Your reproduction of the entries should be exact and should contain no pictures.

□ □ □ □

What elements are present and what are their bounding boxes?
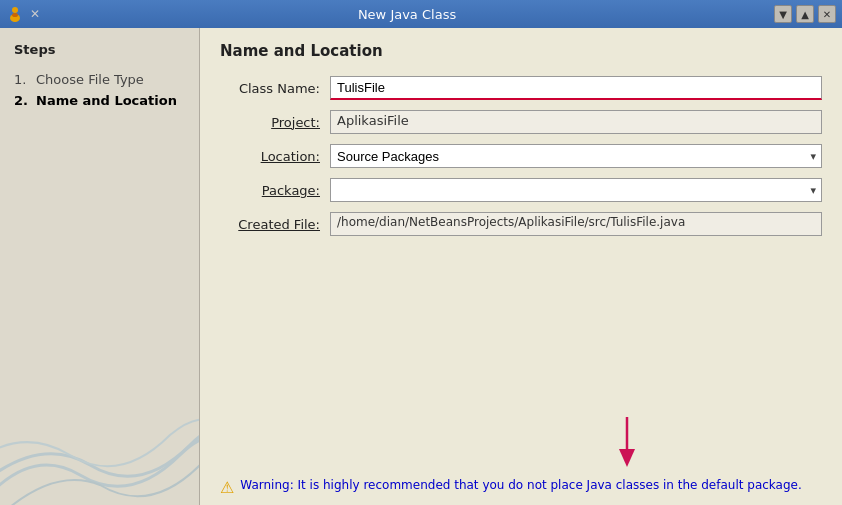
warning-text: Warning: It is highly recommended that y… bbox=[240, 477, 801, 494]
package-row: Package: ▾ bbox=[220, 178, 822, 202]
package-select[interactable] bbox=[330, 178, 822, 202]
created-file-value: /home/dian/NetBeansProjects/AplikasiFile… bbox=[330, 212, 822, 236]
created-file-label: Created File: bbox=[220, 217, 330, 232]
steps-list: 1. Choose File Type 2. Name and Location bbox=[14, 69, 185, 111]
restore-button[interactable]: ▲ bbox=[796, 5, 814, 23]
created-file-row: Created File: /home/dian/NetBeansProject… bbox=[220, 212, 822, 236]
sidebar: Steps 1. Choose File Type 2. Name and Lo… bbox=[0, 28, 200, 505]
class-name-input[interactable] bbox=[330, 76, 822, 100]
titlebar: ✕ New Java Class ▼ ▲ ✕ bbox=[0, 0, 842, 28]
titlebar-left: ✕ bbox=[6, 5, 40, 23]
location-label: Location: bbox=[220, 149, 330, 164]
step-1: 1. Choose File Type bbox=[14, 69, 185, 90]
panel-title: Name and Location bbox=[220, 42, 822, 60]
warning-icon: ⚠ bbox=[220, 478, 234, 497]
main-panel: Name and Location Class Name: Project: A… bbox=[200, 28, 842, 505]
close-button[interactable]: ✕ bbox=[818, 5, 836, 23]
window-controls: ▼ ▲ ✕ bbox=[774, 5, 836, 23]
location-select-wrapper: Source Packages ▾ bbox=[330, 144, 822, 168]
location-select[interactable]: Source Packages bbox=[330, 144, 822, 168]
class-name-row: Class Name: bbox=[220, 76, 822, 100]
location-row: Location: Source Packages ▾ bbox=[220, 144, 822, 168]
warning-text-before: Warning: It is highly recommended that bbox=[240, 478, 482, 492]
titlebar-title: New Java Class bbox=[358, 7, 456, 22]
warning-text-after: . bbox=[798, 478, 802, 492]
warning-area: ⚠ Warning: It is highly recommended that… bbox=[220, 467, 822, 505]
class-name-label: Class Name: bbox=[220, 81, 330, 96]
app-icon bbox=[6, 5, 24, 23]
project-value: AplikasiFile bbox=[330, 110, 822, 134]
minimize-button[interactable]: ▼ bbox=[774, 5, 792, 23]
warning-link: you do not place Java classes in the def… bbox=[482, 478, 798, 492]
svg-point-0 bbox=[12, 7, 18, 13]
project-row: Project: AplikasiFile bbox=[220, 110, 822, 134]
svg-point-2 bbox=[12, 13, 18, 17]
sidebar-title: Steps bbox=[14, 42, 185, 57]
package-select-wrapper: ▾ bbox=[330, 178, 822, 202]
package-label: Package: bbox=[220, 183, 330, 198]
titlebar-close-x[interactable]: ✕ bbox=[30, 7, 40, 21]
step-2: 2. Name and Location bbox=[14, 90, 185, 111]
sidebar-decoration bbox=[0, 365, 200, 505]
project-label: Project: bbox=[220, 115, 330, 130]
dialog-body: Steps 1. Choose File Type 2. Name and Lo… bbox=[0, 28, 842, 505]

□ □ □ □

[Response]
What elements are present and what are their bounding boxes?
warning-text: Warning: It is highly recommended that y… bbox=[240, 477, 801, 494]
package-row: Package: ▾ bbox=[220, 178, 822, 202]
package-select[interactable] bbox=[330, 178, 822, 202]
created-file-value: /home/dian/NetBeansProjects/AplikasiFile… bbox=[330, 212, 822, 236]
created-file-label: Created File: bbox=[220, 217, 330, 232]
steps-list: 1. Choose File Type 2. Name and Location bbox=[14, 69, 185, 111]
restore-button[interactable]: ▲ bbox=[796, 5, 814, 23]
created-file-row: Created File: /home/dian/NetBeansProject… bbox=[220, 212, 822, 236]
sidebar: Steps 1. Choose File Type 2. Name and Lo… bbox=[0, 28, 200, 505]
class-name-input[interactable] bbox=[330, 76, 822, 100]
titlebar: ✕ New Java Class ▼ ▲ ✕ bbox=[0, 0, 842, 28]
titlebar-left: ✕ bbox=[6, 5, 40, 23]
location-label: Location: bbox=[220, 149, 330, 164]
step-1: 1. Choose File Type bbox=[14, 69, 185, 90]
panel-title: Name and Location bbox=[220, 42, 822, 60]
warning-icon: ⚠ bbox=[220, 478, 234, 497]
main-panel: Name and Location Class Name: Project: A… bbox=[200, 28, 842, 505]
close-button[interactable]: ✕ bbox=[818, 5, 836, 23]
window-controls: ▼ ▲ ✕ bbox=[774, 5, 836, 23]
location-select-wrapper: Source Packages ▾ bbox=[330, 144, 822, 168]
location-select[interactable]: Source Packages bbox=[330, 144, 822, 168]
class-name-row: Class Name: bbox=[220, 76, 822, 100]
location-row: Location: Source Packages ▾ bbox=[220, 144, 822, 168]
warning-text-before: Warning: It is highly recommended that bbox=[240, 478, 482, 492]
titlebar-title: New Java Class bbox=[358, 7, 456, 22]
warning-text-after: . bbox=[798, 478, 802, 492]
warning-area: ⚠ Warning: It is highly recommended that… bbox=[220, 467, 822, 505]
class-name-label: Class Name: bbox=[220, 81, 330, 96]
app-icon bbox=[6, 5, 24, 23]
project-value: AplikasiFile bbox=[330, 110, 822, 134]
minimize-button[interactable]: ▼ bbox=[774, 5, 792, 23]
warning-link: you do not place Java classes in the def… bbox=[482, 478, 798, 492]
svg-point-0 bbox=[12, 7, 18, 13]
project-row: Project: AplikasiFile bbox=[220, 110, 822, 134]
svg-point-2 bbox=[12, 13, 18, 17]
sidebar-title: Steps bbox=[14, 42, 185, 57]
package-select-wrapper: ▾ bbox=[330, 178, 822, 202]
package-label: Package: bbox=[220, 183, 330, 198]
titlebar-close-x[interactable]: ✕ bbox=[30, 7, 40, 21]
step-2: 2. Name and Location bbox=[14, 90, 185, 111]
sidebar-decoration bbox=[0, 365, 200, 505]
project-label: Project: bbox=[220, 115, 330, 130]
dialog-body: Steps 1. Choose File Type 2. Name and Lo… bbox=[0, 28, 842, 505]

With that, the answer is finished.